_TASK INSTRUCTIONS_. Print the records below word for word, but leave out the pictures.

Recorded data
_____
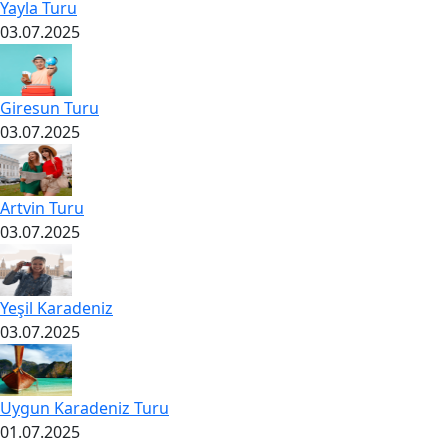
Yayla Turu
03.07.2025
Giresun Turu
03.07.2025
Artvin Turu
03.07.2025
Yeşil Karadeniz
03.07.2025
Uygun Karadeniz Turu
01.07.2025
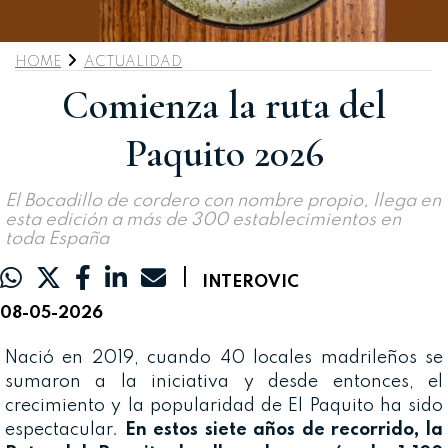
HOME
ACTUALIDAD
Comienza la ruta del
Paquito 2026
El Bocadillo de cordero con nombre propio, llega en
esta edición a más de 300 establecimientos en
toda España
|
INTEROVIC
08-05-2026
Nació en 2019, cuando 40 locales madrileños se
sumaron a la iniciativa y desde entonces, el
crecimiento y la popularidad de El Paquito ha sido
espectacular.
En estos siete años de recorrido, la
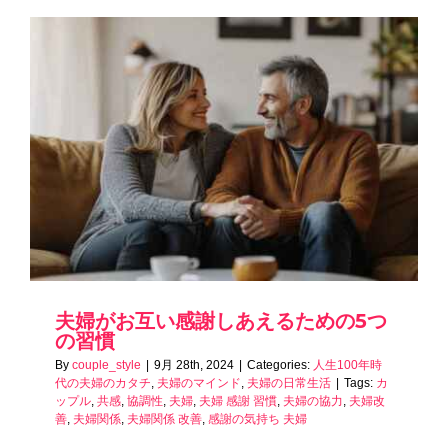
夫婦がお互い感謝しあえるための5つ
の習慣
By
couple_style
|
9月 28th, 2024
|
Categories:
人生100年時
代の夫婦のカタチ
,
夫婦のマインド
,
夫婦の日常生活
|
Tags:
カ
ップル
,
共感
,
協調性
,
夫婦
,
夫婦 感謝 習慣
,
夫婦の協力
,
夫婦改
善
,
夫婦関係
,
夫婦関係 改善
,
感謝の気持ち 夫婦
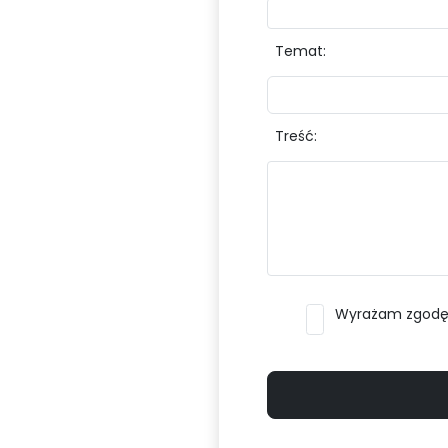
Temat:
Treść:
Wyrażam zgodę n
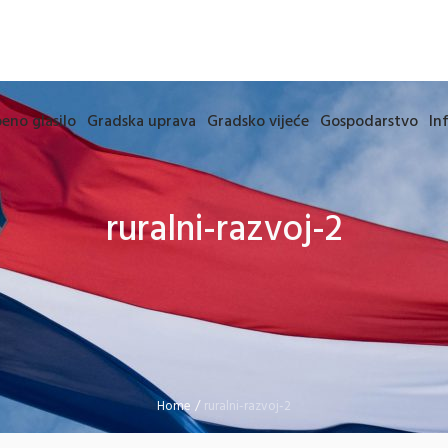
eno glasilo
Gradska uprava
Gradsko vijeće
Gospodarstvo
In
ruralni-razvoj-2
Home
/
ruralni-razvoj-2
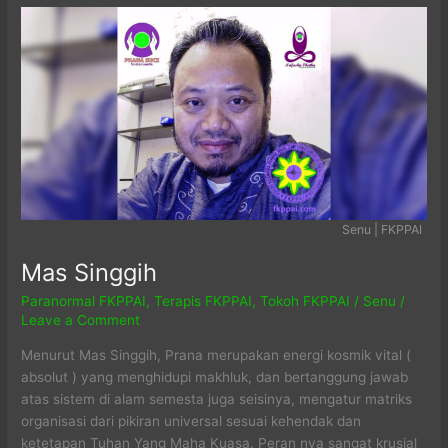
Senu | FKPPAI
Mas Singgih
Paranormal FKPPAI
,
Terapis FKPPAI
,
Tokoh FKPPAI
/
Senu
/
Leave a Comment
Menurut Mas Singgih, Prana merupakan energi kosmik vital (
absolut ) yang menghidupi makhluk, dan bertanggung jawab
atas sistem di alam semesta juga seisinya, mengatur matriks
organisasi dari pikiran universal sesuai kehendak dan
ketetapan Tuhan Yang Maha Kuasa. Peran nya sangat krusial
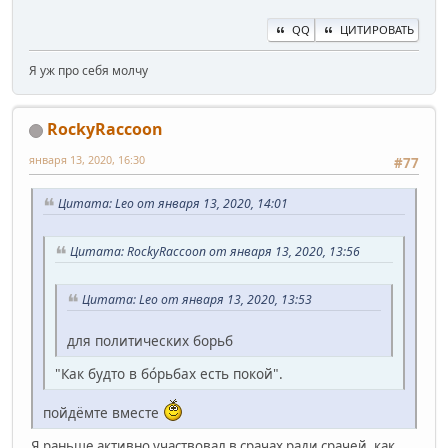
QQ
ЦИТИРОВАТЬ
Я уж про себя молчу
RockyRaccoon
января 13, 2020, 16:30
#77
Цитата: Leo от января 13, 2020, 14:01
Цитата: RockyRaccoon от января 13, 2020, 13:56
Цитата: Leo от января 13, 2020, 13:53
для политических борьб
"Как будто в бо́рьбах есть покой".
пойдёмте вместе
Я раньше активно участвовал в срачах ради срачей, как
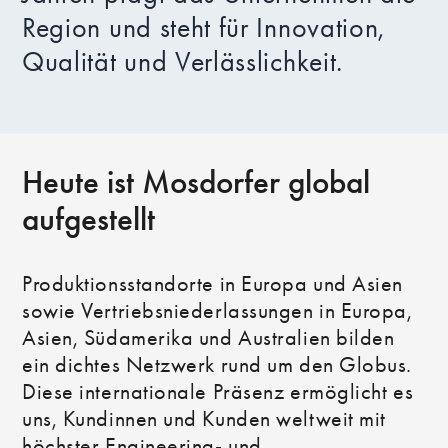
Region und steht für Innovation,
Qualität und Verlässlichkeit.
Heute ist Mosdorfer global
aufgestellt
Produktionsstandorte in Europa und Asien
sowie Vertriebsniederlassungen in Europa,
Asien, Südamerika und Australien bilden
ein dichtes Netzwerk rund um den Globus.
Diese internationale Präsenz ermöglicht es
uns, Kundinnen und Kunden weltweit mit
höchster Engineering- und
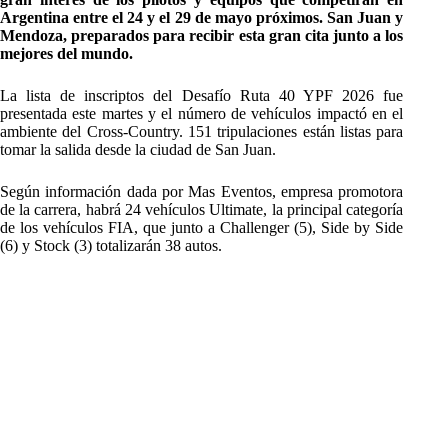
Argentina entre el 24 y el 29 de mayo próximos. San Juan y
Mendoza, preparados para recibir esta gran cita junto a los
mejores del mundo.
La lista de inscriptos del Desafío Ruta 40 YPF 2026 fue
presentada este martes y el número de vehículos impactó en el
ambiente del Cross-Country. 151 tripulaciones están listas para
tomar la salida desde la ciudad de San Juan.
Según información dada por Mas Eventos, empresa promotora
de la carrera, habrá 24 vehículos Ultimate, la principal categoría
de los vehículos FIA, que junto a Challenger (5), Side by Side
(6) y Stock (3) totalizarán 38 autos.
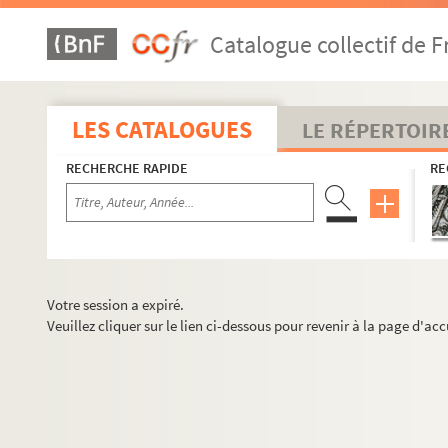
Catalogue collectif de F
LES CATALOGUES
LE RÉPERTOIR
RECHERCHE RAPIDE
RE
Votre session a expiré.
Veuillez cliquer sur le lien ci-dessous pour revenir à la page d'acc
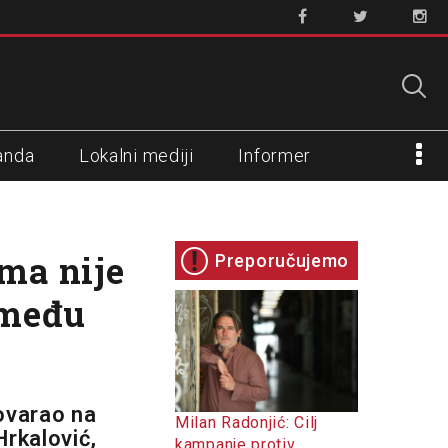
anda
Lokalni mediji
Informer
ma nije
Preporučujemo
zmeđu
ovarao na
Milan Radonjić: Cilj
Hrkalović,
kampanje protiv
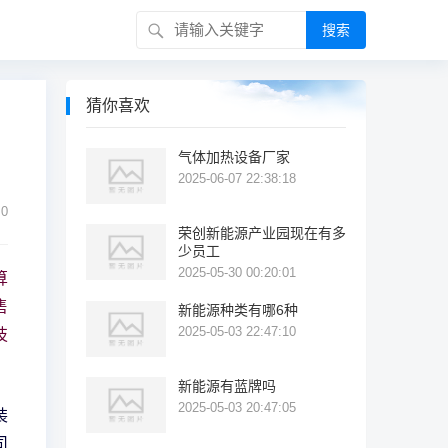
搜索
猜你喜欢
气体加热设备厂家
2025-06-07 22:38:18
0
荣创新能源产业园现在有多
少员工
2025-05-30 00:20:01
算
售
新能源种类有哪6种
2025-05-03 22:47:10
技
新能源有蓝牌吗
2025-05-03 20:47:05
装
司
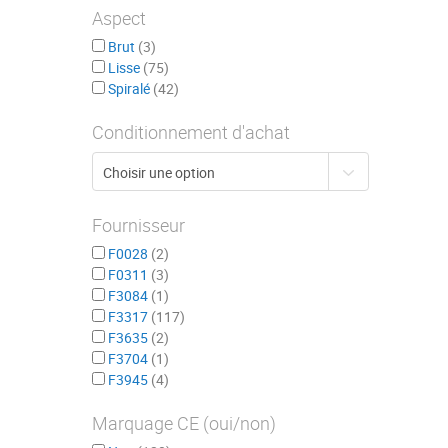
Aspect
Brut
3
Lisse
75
Spiralé
42
Conditionnement d'achat
Fournisseur
F0028
2
F0311
3
F3084
1
F3317
117
F3635
2
F3704
1
F3945
4
Marquage CE (oui/non)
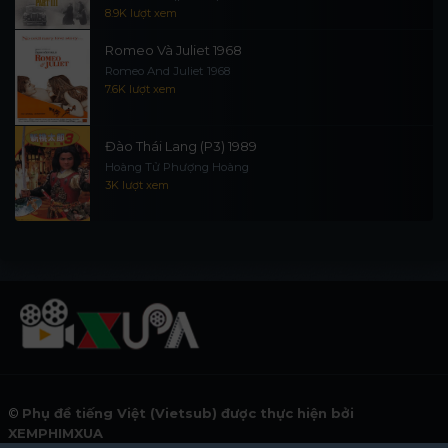
8.9K lượt xem
Romeo Và Juliet 1968
Romeo And Juliet 1968
7.6K lượt xem
Đào Thái Lang (P3) 1989
Hoàng Tử Phượng Hoàng
3K lượt xem
©
Phụ đề tiếng Việt (Vietsub) được thực hiện bởi
XEMPHIMXUA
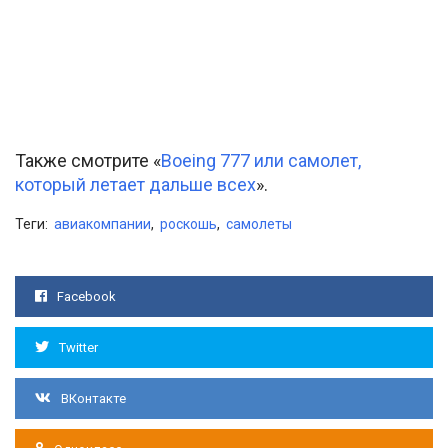
Также смотрите «
Boeing 777 или самолет,
который летает дальше всех
».
Теги:
авиакомпании
,
роскошь
,
самолеты
Facebook
Twitter
ВКонтакте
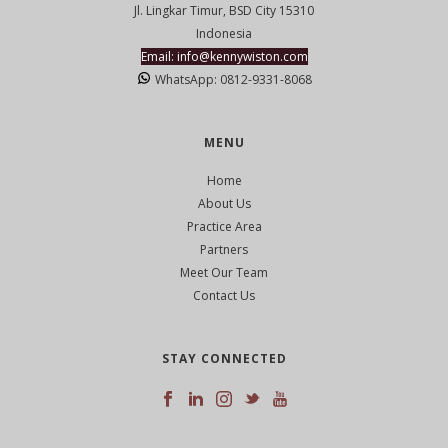
Jl. Lingkar Timur, BSD City 15310
Indonesia
Email: info@kennywiston.com
WhatsApp: 0812-9331-8068
MENU
Home
About Us
Practice Area
Partners
Meet Our Team
Contact Us
STAY CONNECTED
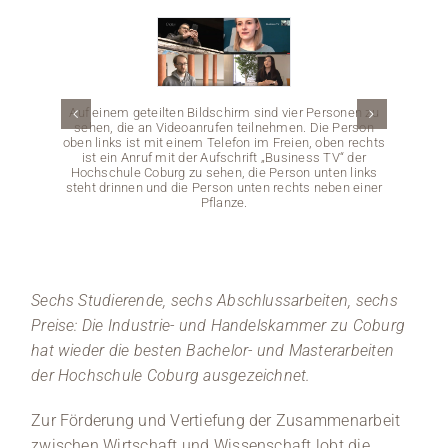
Medien
Stellenangebote
Auf einem geteilten Bildschirm sind vier Personen zu
sehen, die an Videoanrufen teilnehmen. Die Person
News
oben links ist mit einem Telefon im Freien, oben rechts
ist ein Anruf mit der Aufschrift „Business TV“ der
Hochschule Coburg zu sehen, die Person unten links
Veranstaltungen
steht drinnen und die Person unten rechts neben einer
Pflanze.
Sechs Studierende, sechs Abschlussarbeiten, sechs
Preise: Die Industrie- und Handelskammer zu Coburg
hat wieder die besten Bachelor- und Masterarbeiten
der Hochschule Coburg ausgezeichnet.
Zur Förderung und Vertiefung der Zusammenarbeit
zwischen Wirtschaft und Wissenschaft lobt die
Eine Per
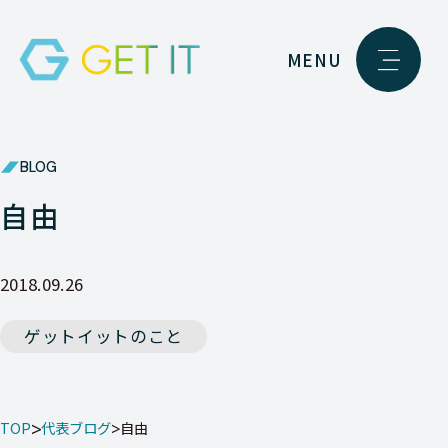
MENU
BLOG
自由
2018.09.26
ゲットイットのこと
TOP
代表ブログ
自由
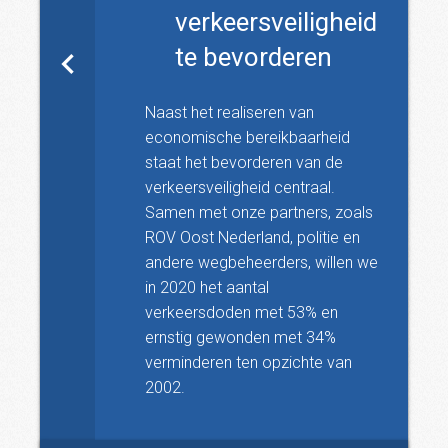
verkeersveiligheid
te bevorderen
Naast het realiseren van
economische bereikbaarheid
staat het bevorderen van de
verkeersveiligheid centraal.
Samen met onze partners, zoals
ROV Oost Nederland, politie en
andere wegbeheerders, willen we
in 2020 het aantal
verkeersdoden met 53% en
ernstig gewonden met 34%
verminderen ten opzichte van
2002.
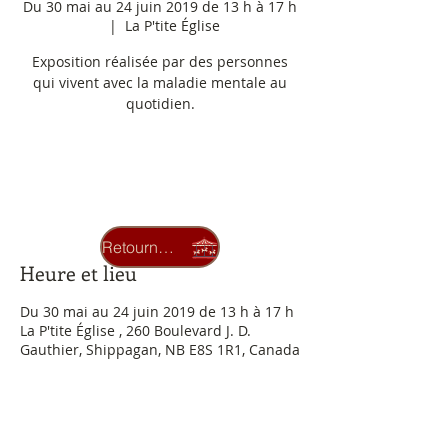
Du 30 mai au 24 juin 2019 de 13 h à 17 h
  |  
La P'tite Église
Exposition réalisée par des personnes
qui vivent avec la maladie mentale au
quotidien.
Les inscriptions sont closes
Voir autres événements
Retourner au carrousel
Heure et lieu
Du 30 mai au 24 juin 2019 de 13 h à 17 h
La P'tite Église , 260 Boulevard J. D.
Gauthier, Shippagan, NB E8S 1R1, Canada
À propos de l'événement
Entrée libre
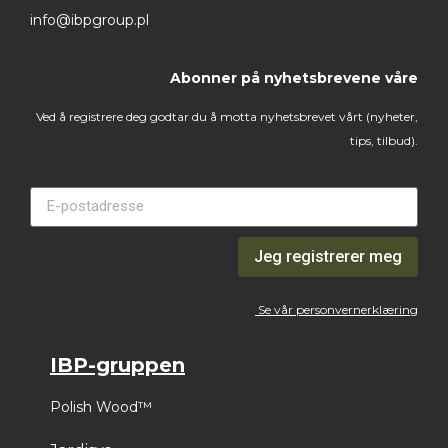
info@ibpgroup.pl
Abonner på nyhetsbrevene våre
Ved å registrere deg godtar du å motta nyhetsbrevet vårt (nyheter,
tips, tilbud).
Jeg registrerer meg
Se vår personvernerklæring
IBP-gruppen
Polish Wood™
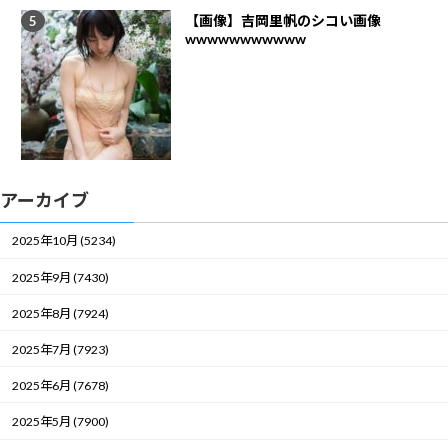
【画像】吉岡里帆のシコい画像
wwwwwwwwwww
アーカイブ
2025年10月 (5234)
2025年9月 (7430)
2025年8月 (7924)
2025年7月 (7923)
2025年6月 (7678)
2025年5月 (7900)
_____
_RESPONSE_.
Yayla Turu
03.07.2025
Giresun Turu
03.07.2025
Artvin Turu
03.07.2025
Yeşil Karadeniz
03.07.2025
Uygun Karadeniz Turu
01.07.2025
HOME
ACTUALIDAD
Comienza la ruta del
Paquito 2026
El Bocadillo de cordero con nombre propio, llega en
esta edición a más de 300 establecimientos en
toda España
|
INTEROVIC
08-05-2026
Nació en 2019, cuando 40 locales madrileños se
sumaron a la iniciativa y desde entonces, el
crecimiento y la popularidad de El Paquito ha sido
espectacular.
En estos siete años de recorrido, la
夫婦がお互い感謝しあえるための5つ
の習慣
By
couple_style
|
9月 28th, 2024
|
Categories:
人生100年時
代の夫婦のカタチ
,
夫婦のマインド
,
夫婦の日常生活
|
Tags:
カ
ップル
,
共感
,
協調性
,
夫婦
,
夫婦 感謝 習慣
,
夫婦の協力
,
夫婦改
善
,
夫婦関係
,
夫婦関係 改善
,
感謝の気持ち 夫婦
Temat:
Treść:
Wyrażam zgodę n
eno glasilo
Gradska uprava
Gradsko vijeće
Gospodarstvo
In
ruralni-razvoj-2
Home
/
ruralni-razvoj-2
Senu | FKPPAI
Mas Singgih
Paranormal FKPPAI
,
Terapis FKPPAI
,
Tokoh FKPPAI
/
Senu
/
Leave a Comment
Menurut Mas Singgih, Prana merupakan energi kosmik vital (
absolut ) yang menghidupi makhluk, dan bertanggung jawab
atas sistem di alam semesta juga seisinya, mengatur matriks
organisasi dari pikiran universal sesuai kehendak dan
ketetapan Tuhan Yang Maha Kuasa. Peran nya sangat krusial
QQ
ЦИТИРОВАТЬ
Я уж про себя молчу
RockyRaccoon
января 13, 2020, 16:30
#77
Цитата: Leo от января 13, 2020, 14:01
Цитата: RockyRaccoon от января 13, 2020, 13:56
Цитата: Leo от января 13, 2020, 13:53
для политических борьб
"Как будто в бо́рьбах есть покой".
пойдёмте вместе
Я раньше активно участвовал в срачах ради срачей, как
Region und steht für Innovation,
Qualität und Verlässlichkeit.
Heute ist Mosdorfer global
aufgestellt
Produktionsstandorte in Europa und Asien
sowie Vertriebsniederlassungen in Europa,
Asien, Südamerika und Australien bilden
ein dichtes Netzwerk rund um den Globus.
Diese internationale Präsenz ermöglicht es
uns, Kundinnen und Kunden weltweit mit
höchster Engineering- und
Argentina entre el 24 y el 29 de mayo próximos. San Juan y
Mendoza, preparados para recibir esta gran cita junto a los
mejores del mundo.
La lista de inscriptos del Desafío Ruta 40 YPF 2026 fue
presentada este martes y el número de vehículos impactó en el
ambiente del Cross-Country. 151 tripulaciones están listas para
tomar la salida desde la ciudad de San Juan.
Según información dada por Mas Eventos, empresa promotora
de la carrera, habrá 24 vehículos Ultimate, la principal categoría
de los vehículos FIA, que junto a Challenger (5), Side by Side
(6) y Stock (3) totalizarán 38 autos.
Catalogue collectif de F
LES CATALOGUES
LE RÉPERTOIR
RECHERCHE RAPIDE
RE
Votre session a expiré.
Veuillez cliquer sur le lien ci-dessous pour revenir à la page d'acc
anda
Lokalni mediji
Informer
ma nije
Preporučujemo
zmeđu
ovarao na
Milan Radonjić: Cilj
Hrkalović,
kampanje protiv
搜索
猜你喜欢
气体加热设备厂家
2025-06-07 22:38:18
0
荣创新能源产业园现在有多
少员工
2025-05-30 00:20:01
算
售
新能源种类有哪6种
2025-05-03 22:47:10
技
新能源有蓝牌吗
2025-05-03 20:47:05
装
司
Aspect
Brut
3
Lisse
75
Spiralé
42
Conditionnement d'achat
Fournisseur
F0028
2
F0311
3
F3084
1
F3317
117
F3635
2
F3704
1
F3945
4
Marquage CE (oui/non)
8.9K lượt xem
Romeo Và Juliet 1968
Romeo And Juliet 1968
7.6K lượt xem
Đào Thái Lang (P3) 1989
Hoàng Tử Phượng Hoàng
3K lượt xem
©
Phụ đề tiếng Việt (Vietsub) được thực hiện bởi
XEMPHIMXUA
Также смотрите «
Boeing 777 или самолет,
который летает дальше всех
».
Теги:
авиакомпании
,
роскошь
,
самолеты
Facebook
Twitter
ВКонтакте
Jl. Lingkar Timur, BSD City 15310
Indonesia
Email: info@kennywiston.com
WhatsApp: 0812-9331-8068
MENU
Home
About Us
Practice Area
Partners
Meet Our Team
Contact Us
STAY CONNECTED
Medien
Stellenangebote
Auf einem geteilten Bildschirm sind vier Personen zu
sehen, die an Videoanrufen teilnehmen. Die Person
News
oben links ist mit einem Telefon im Freien, oben rechts
ist ein Anruf mit der Aufschrift „Business TV“ der
Hochschule Coburg zu sehen, die Person unten links
Veranstaltungen
steht drinnen und die Person unten rechts neben einer
Pflanze.
Sechs Studierende, sechs Abschlussarbeiten, sechs
Preise: Die Industrie- und Handelskammer zu Coburg
hat wieder die besten Bachelor- und Masterarbeiten
der Hochschule Coburg ausgezeichnet.
Zur Förderung und Vertiefung der Zusammenarbeit
zwischen Wirtschaft und Wissenschaft lobt die
Eine Per
MENU
BLOG
自由
2018.09.26
ゲットイットのこと
TOP
代表ブログ
自由
verkeersveiligheid
te bevorderen
Naast het realiseren van
economische bereikbaarheid
staat het bevorderen van de
verkeersveiligheid centraal.
Samen met onze partners, zoals
ROV Oost Nederland, politie en
andere wegbeheerders, willen we
in 2020 het aantal
verkeersdoden met 53% en
ernstig gewonden met 34%
verminderen ten opzichte van
2002.
Du 30 mai au 24 juin 2019 de 13 h à 17 h
  |  
La P'tite Église
Exposition réalisée par des personnes
qui vivent avec la maladie mentale au
quotidien.
Les inscriptions sont closes
Voir autres événements
Retourner au carrousel
Heure et lieu
Du 30 mai au 24 juin 2019 de 13 h à 17 h
La P'tite Église , 260 Boulevard J. D.
Gauthier, Shippagan, NB E8S 1R1, Canada
À propos de l'événement
Entrée libre
info@ibpgroup.pl
Abonner på nyhetsbrevene våre
Ved å registrere deg godtar du å motta nyhetsbrevet vårt (nyheter,
tips, tilbud).
Jeg registrerer meg
Se vår personvernerklæring
IBP-gruppen
Polish Wood™
【画像】吉岡里帆のシコい画像
wwwwwwwwwww
アーカイブ
2025年10月 (5234)
2025年9月 (7430)
2025年8月 (7924)
2025年7月 (7923)
2025年6月 (7678)
2025年5月 (7900)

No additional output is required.